Steve: “We always thought that Pyromania, for it’s time, was a very well recorded rock album. But dynamically there’s nothing there, compared to what we’re doing now. We were very conscious not to make ‘Pyromania II’. We always try to do something slightly different with every album, and for this one we had a sort of standing joke between us – which we actually carried out – which was that at any particular time we never played the same chord. There’s always two different guitar parts going off at the same time, which don’t necessarily make any sense in the backing track unless you hear both of them together.”
I show them a copy of a Def Leppard Beatroute from some while back and ask if much has changed.
Phil: “Cor, bloody ‘ell! It’s totally different. You can scrap that! I’m now using Jackson guitars, new Sony transmitters, which have no noise at all, unlike the Nadys, Randall amplification and TC electronics for having lots of different pre-sets.”
Steve: “I endorse Gibson, who went through a really bad phase, but I think they’re coming back. They’ve just done me some that are really good – even updating the wiring and things for me – so I’m happy with Gibson now. Backline is pretty identical to Phil’s.”
Producer ‘problems’ and accidents were obviously major factors in the ‘why three years?’ saga. But ask the two guitarists about their method of putting down tracks – the bit by bit construction or the all in the studio together, ‘live’ approach – and it’s surprising they’re still not on the backing tracks.
Phil: “None of us play together. We get a drum click track down to play to and do the guitars next. It may not sound like it but we do so many guitars. Some of the stuff on there has chords where we recorded each string individually to get the fullness. We spend a lot of time on guitars.”
Steve: “There are certain notes that you might want to hit in a chord that might be musically what you want, but you get modulation – like if you hit a C# and a G. We might put a track of that down anyway, but then, as Phil said, we’ll play every individual note of that chord perfectly in time, to get the clarity. And we might do that eight times each. Yes, it takes a lot of time! And it’s very hard to get it not to sound like it’s been done that way. So we do it that way, over the click track, then do backing vocals… and the bass last. And by then, if we could get enough dynamics playing just to a click track, with no cymbals or anything, then we knew that when we put the drums and cymbals on it was really going to elevate it. But who knows how we’ll do the next one. We may do the fifth album ‘live’, with everyone playing together and everything going straight down onto tape.”

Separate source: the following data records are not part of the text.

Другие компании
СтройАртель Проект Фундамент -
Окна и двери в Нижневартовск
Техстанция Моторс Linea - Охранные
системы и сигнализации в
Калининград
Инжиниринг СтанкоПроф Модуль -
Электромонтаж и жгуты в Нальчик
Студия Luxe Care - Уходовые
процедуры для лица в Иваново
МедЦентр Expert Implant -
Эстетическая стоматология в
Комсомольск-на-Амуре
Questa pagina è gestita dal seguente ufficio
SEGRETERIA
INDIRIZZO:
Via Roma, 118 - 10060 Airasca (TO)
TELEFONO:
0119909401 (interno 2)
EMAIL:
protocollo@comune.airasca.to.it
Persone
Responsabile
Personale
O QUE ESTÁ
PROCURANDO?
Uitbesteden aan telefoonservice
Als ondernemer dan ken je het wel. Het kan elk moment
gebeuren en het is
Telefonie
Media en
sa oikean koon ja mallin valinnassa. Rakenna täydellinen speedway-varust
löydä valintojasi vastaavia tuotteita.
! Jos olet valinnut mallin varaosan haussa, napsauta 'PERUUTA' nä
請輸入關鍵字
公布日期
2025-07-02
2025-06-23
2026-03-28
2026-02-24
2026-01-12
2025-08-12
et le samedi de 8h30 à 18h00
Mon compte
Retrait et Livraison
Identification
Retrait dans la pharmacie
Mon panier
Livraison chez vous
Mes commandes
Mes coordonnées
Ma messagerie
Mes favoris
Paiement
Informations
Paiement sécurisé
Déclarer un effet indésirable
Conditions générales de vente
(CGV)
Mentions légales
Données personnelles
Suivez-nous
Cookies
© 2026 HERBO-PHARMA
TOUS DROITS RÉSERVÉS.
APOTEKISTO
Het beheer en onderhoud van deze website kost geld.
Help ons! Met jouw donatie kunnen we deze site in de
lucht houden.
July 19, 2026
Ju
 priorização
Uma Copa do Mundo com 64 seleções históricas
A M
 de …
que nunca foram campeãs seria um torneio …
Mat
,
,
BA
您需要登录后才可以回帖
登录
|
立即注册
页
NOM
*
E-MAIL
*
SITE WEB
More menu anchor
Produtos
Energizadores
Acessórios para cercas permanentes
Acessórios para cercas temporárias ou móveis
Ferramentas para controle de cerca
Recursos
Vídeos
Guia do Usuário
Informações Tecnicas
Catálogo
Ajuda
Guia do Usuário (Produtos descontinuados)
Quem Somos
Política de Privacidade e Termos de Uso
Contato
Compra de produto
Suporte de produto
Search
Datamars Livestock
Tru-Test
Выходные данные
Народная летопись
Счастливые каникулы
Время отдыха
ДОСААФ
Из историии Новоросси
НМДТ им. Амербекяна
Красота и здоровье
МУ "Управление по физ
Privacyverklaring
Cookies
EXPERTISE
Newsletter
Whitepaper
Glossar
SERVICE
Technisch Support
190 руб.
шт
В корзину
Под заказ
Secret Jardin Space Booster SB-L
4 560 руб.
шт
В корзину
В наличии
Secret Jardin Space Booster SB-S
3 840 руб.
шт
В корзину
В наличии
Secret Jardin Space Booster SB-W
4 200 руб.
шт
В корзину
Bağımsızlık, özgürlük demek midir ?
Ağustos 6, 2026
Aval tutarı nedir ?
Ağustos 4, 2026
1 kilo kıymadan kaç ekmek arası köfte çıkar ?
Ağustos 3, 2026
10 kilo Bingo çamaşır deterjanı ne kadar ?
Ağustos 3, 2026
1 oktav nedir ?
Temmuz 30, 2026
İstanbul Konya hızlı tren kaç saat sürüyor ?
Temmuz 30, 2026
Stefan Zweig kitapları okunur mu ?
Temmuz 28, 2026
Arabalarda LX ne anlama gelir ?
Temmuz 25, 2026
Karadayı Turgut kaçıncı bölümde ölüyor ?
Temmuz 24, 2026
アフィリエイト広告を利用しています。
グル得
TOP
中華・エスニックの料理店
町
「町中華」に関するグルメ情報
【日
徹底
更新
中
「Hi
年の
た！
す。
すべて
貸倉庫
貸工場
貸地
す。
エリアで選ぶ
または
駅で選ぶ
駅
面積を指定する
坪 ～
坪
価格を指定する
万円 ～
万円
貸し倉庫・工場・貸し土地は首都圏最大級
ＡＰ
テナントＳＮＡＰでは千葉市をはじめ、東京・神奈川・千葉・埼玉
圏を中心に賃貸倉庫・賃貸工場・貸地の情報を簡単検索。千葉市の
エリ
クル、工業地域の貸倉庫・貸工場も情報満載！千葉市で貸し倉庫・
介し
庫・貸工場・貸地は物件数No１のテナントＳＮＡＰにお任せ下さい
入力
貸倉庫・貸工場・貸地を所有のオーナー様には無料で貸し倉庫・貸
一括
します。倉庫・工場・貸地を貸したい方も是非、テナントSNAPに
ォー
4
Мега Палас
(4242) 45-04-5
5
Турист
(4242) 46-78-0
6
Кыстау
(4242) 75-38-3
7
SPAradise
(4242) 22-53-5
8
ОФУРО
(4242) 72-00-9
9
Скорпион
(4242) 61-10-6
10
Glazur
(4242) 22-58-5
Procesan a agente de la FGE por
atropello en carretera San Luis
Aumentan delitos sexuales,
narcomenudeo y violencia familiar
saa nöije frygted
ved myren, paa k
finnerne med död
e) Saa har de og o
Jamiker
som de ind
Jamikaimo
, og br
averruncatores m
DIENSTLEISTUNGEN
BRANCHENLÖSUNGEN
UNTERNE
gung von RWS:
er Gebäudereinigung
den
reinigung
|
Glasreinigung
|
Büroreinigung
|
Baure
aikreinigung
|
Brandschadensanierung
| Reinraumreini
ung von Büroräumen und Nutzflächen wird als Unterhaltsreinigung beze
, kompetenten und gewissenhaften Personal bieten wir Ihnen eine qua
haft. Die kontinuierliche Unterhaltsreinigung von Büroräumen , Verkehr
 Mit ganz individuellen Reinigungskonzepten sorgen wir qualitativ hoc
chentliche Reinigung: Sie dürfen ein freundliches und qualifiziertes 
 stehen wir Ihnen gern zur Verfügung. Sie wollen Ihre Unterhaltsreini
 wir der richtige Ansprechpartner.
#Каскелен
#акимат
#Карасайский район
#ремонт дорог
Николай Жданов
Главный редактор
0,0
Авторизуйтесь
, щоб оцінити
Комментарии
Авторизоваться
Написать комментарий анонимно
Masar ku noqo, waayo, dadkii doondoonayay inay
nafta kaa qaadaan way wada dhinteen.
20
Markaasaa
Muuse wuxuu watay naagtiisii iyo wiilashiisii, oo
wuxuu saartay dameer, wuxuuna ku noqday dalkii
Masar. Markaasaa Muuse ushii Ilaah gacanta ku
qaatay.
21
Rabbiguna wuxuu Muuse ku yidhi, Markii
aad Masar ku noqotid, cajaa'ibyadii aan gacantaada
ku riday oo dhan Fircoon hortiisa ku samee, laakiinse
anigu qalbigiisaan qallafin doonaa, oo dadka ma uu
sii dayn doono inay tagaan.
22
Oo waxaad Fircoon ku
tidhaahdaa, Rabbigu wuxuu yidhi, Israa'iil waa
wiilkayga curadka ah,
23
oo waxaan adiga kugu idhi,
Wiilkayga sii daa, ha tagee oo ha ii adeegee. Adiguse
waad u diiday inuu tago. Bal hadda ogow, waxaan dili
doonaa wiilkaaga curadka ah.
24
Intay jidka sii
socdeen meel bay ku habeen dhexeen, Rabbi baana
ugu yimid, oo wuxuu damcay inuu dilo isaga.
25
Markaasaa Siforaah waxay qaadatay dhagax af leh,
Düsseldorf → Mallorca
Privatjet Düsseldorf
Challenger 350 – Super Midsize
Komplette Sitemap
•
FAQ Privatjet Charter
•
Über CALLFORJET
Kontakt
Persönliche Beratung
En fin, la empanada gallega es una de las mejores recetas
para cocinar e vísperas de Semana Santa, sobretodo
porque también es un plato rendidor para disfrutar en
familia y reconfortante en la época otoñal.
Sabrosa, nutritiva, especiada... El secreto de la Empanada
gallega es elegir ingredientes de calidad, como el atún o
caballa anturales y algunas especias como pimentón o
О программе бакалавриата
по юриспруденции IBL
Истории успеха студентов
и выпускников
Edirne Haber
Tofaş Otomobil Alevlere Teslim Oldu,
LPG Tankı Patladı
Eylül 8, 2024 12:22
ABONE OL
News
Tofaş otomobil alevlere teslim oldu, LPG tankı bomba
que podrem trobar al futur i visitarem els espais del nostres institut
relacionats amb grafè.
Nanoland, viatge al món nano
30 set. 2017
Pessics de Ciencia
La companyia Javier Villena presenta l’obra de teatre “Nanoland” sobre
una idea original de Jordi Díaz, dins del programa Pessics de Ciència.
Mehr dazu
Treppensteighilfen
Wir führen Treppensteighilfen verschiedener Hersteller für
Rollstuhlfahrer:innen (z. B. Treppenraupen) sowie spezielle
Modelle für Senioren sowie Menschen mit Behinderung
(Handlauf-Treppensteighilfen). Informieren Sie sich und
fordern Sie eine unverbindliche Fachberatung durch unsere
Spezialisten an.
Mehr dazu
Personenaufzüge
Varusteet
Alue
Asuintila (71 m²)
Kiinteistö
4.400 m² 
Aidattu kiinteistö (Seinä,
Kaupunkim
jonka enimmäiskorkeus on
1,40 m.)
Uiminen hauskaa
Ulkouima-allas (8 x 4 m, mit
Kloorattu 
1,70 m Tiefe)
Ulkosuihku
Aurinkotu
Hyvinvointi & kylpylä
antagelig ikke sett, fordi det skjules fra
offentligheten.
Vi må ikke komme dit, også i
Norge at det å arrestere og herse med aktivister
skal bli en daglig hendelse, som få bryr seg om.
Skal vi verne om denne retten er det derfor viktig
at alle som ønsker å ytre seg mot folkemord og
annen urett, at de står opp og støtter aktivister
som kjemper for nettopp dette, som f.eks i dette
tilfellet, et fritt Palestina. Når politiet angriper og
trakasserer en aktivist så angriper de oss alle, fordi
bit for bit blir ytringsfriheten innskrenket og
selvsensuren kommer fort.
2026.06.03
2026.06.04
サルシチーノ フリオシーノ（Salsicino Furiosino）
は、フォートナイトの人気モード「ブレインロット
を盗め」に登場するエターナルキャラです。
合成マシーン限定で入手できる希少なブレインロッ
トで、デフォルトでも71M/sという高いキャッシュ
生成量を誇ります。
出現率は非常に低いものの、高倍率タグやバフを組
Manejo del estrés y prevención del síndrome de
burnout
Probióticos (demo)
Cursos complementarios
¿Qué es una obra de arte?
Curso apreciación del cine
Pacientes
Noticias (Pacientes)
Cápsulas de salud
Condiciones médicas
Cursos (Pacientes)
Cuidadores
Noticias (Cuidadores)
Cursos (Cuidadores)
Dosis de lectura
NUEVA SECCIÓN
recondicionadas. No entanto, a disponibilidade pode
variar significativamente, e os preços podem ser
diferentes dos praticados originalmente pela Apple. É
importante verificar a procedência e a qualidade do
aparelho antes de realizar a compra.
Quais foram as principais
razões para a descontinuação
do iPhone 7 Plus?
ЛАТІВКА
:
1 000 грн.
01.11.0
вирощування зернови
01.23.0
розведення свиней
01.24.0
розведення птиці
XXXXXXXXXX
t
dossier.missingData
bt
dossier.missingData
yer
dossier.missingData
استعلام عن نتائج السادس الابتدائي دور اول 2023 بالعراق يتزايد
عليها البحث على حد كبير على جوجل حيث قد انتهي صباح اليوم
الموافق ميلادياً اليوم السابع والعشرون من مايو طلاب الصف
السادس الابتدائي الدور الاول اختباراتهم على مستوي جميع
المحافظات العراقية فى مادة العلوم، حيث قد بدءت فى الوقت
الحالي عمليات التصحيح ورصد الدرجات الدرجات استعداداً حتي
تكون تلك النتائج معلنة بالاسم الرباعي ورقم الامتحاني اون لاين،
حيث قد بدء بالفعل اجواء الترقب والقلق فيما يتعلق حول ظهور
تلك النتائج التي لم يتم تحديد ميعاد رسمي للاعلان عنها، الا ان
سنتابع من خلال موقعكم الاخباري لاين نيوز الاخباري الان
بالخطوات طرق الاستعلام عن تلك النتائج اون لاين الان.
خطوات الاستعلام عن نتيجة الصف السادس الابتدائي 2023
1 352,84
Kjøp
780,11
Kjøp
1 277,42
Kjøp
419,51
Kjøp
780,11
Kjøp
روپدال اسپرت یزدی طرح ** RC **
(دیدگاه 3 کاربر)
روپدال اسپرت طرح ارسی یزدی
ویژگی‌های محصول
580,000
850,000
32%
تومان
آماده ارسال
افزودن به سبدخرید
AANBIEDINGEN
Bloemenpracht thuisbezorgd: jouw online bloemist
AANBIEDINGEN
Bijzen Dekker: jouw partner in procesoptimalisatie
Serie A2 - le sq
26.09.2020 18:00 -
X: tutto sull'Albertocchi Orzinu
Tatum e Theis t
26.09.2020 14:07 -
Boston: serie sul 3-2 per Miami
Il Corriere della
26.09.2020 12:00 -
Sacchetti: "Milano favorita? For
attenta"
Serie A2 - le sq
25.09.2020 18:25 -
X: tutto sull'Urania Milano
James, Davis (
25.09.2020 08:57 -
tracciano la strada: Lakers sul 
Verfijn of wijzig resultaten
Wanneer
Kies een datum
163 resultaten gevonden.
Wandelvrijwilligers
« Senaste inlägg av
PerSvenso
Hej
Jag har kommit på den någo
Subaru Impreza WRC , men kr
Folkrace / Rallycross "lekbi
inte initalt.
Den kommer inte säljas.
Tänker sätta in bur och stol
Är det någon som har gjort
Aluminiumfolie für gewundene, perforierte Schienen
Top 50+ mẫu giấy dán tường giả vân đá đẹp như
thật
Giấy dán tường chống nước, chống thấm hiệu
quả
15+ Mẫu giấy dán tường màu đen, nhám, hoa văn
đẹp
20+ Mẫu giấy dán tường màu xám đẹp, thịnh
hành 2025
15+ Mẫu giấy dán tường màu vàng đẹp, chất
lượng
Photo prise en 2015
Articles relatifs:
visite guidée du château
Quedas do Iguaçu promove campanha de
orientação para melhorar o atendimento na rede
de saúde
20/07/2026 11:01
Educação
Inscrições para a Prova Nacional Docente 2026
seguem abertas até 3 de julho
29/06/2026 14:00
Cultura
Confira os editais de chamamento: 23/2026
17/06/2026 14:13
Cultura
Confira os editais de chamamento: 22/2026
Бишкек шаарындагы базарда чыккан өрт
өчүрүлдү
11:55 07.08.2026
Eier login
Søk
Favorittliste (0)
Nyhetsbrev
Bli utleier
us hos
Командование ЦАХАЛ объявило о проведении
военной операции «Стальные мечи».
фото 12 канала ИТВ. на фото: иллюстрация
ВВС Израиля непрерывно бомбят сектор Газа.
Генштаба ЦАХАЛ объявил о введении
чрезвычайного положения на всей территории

Phil: “We’ll probably do something of a combination. Whatever suits; if it’s a rock track we’ll record it as a rock band; if it’s something more involved we’ll probably do it this way. It’s not the way that we always record, it’s just the way that we chose to do this album.”
The way things stand at the moment, Def Leppard are preparing to go off on a tour that will keep them away for more than eighteen months once they get started. After the amount of time they’ve been stuck in studios it’s going to be like coming out of prison. Perhaps surprisingly the Hysteria experience hasn’t put them off poking their heads into a recording studio ever again.
Phil: “We’ve started writing for the next one already. It’s one of the things we’ve learned. You have got to start now. If we had some time, we’d start recording it now.”
Steve: “An idea we’re toying with now is that if we get four or five days off anywhere while we’re on tour, and we have a song ready, we’ll go into a studio and put it down. We might even have five or six tracks finished by the end of the tour!”
I was thinking of asking whether, in that case, they’ll only need 18 months in the studio to do the rest of the next album, but I thought better of it.